DESCRIPTION OF THE TASK:
Images are to be excluded, and the rest of the data repeated exactly.

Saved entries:
*** Block opens ***

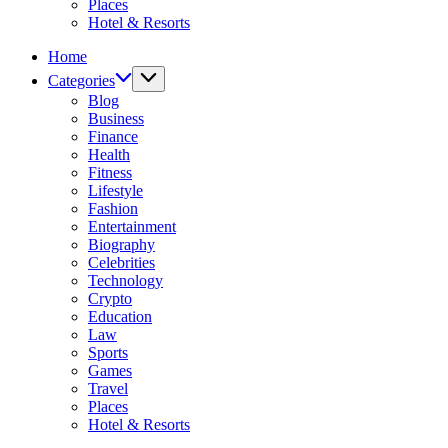
Places
Hotel & Resorts
Home
Categories
Blog
Business
Finance
Health
Fitness
Lifestyle
Fashion
Entertainment
Biography
Celebrities
Technology
Crypto
Education
Law
Sports
Games
Travel
Places
Hotel & Resorts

*** Block closes ***

EXERCISE SOLUTION:
Places
Hotel & Resorts
Home
Categories
Blog
Business
Finance
Health
Fitness
Lifestyle
Fashion
Entertainment
Biography
Celebrities
Technology
Crypto
Education
Law
Sports
Games
Travel
Places
Hotel & Resorts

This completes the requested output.